### What the task requires
Word for word, repeat everything in the records below except the pictures.

### Records for the task
▬▬▬▬▬▬▬▬▬▬
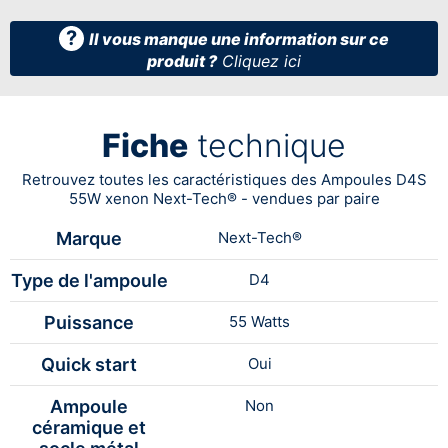
?
Il vous manque une information sur ce
produit ?
Cliquez ici
Fiche
technique
Retrouvez toutes les caractéristiques des Ampoules D4S
55W xenon Next-Tech® - vendues par paire
Marque
Next-Tech®
Type de l'ampoule
D4
Puissance
55 Watts
Quick start
Oui
Ampoule
Non
céramique et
▬▬▬▬▬▬▬▬▬▬
### Problem solution
?
Il vous manque une information sur ce
produit ?
Cliquez ici
Fiche
technique
Retrouvez toutes les caractéristiques des Ampoules D4S
55W xenon Next-Tech® - vendues par paire
Marque
Next-Tech®
Type de l'ampoule
D4
Puissance
55 Watts
Quick start
Oui
Ampoule
Non
céramique et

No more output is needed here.